[[ Data to process open ]]

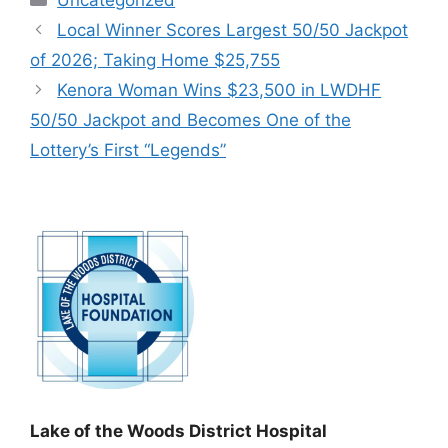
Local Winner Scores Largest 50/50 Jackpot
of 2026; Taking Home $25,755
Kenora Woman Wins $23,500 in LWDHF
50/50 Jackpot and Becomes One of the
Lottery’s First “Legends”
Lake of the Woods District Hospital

[[ Data to process closed ]]
[[ Data to process open ]]

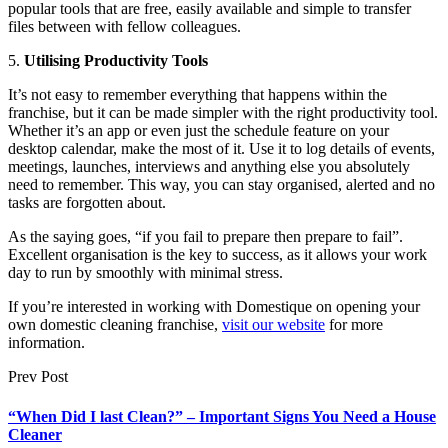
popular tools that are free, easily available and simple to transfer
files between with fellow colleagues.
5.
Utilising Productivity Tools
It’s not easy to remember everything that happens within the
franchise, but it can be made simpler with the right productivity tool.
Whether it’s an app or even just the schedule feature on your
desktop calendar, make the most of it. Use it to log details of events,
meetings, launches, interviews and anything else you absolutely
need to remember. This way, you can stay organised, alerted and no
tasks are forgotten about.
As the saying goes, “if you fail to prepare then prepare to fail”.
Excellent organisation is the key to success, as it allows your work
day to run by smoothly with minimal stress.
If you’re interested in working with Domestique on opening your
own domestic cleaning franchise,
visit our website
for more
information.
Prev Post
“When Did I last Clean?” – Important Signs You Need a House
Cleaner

[[ Data to process closed ]]
[[ Data to process open ]]

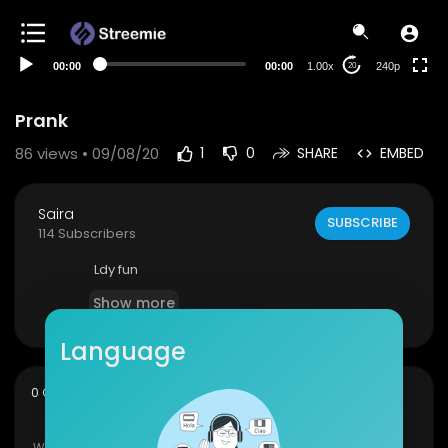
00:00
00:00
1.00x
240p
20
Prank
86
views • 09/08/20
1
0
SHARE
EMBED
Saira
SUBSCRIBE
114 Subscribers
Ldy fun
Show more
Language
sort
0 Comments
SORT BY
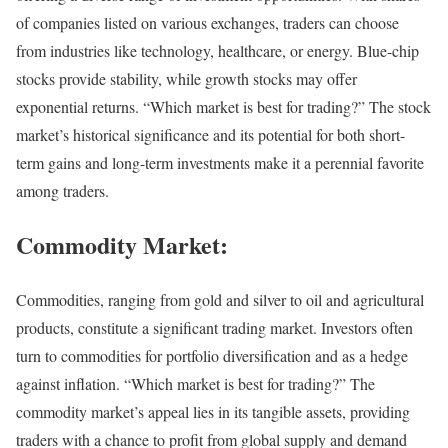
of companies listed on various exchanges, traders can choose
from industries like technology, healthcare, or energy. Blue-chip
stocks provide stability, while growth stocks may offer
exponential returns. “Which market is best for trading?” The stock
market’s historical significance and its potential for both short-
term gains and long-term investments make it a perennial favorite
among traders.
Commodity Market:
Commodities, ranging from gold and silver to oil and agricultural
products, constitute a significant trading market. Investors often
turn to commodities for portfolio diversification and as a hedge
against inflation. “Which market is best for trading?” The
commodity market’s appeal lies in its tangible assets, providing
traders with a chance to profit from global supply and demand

[[ Data to process closed ]]

What the task requires: Based on the material above, how many lines contain the string "remember"? State the number alone.

Written answer: 2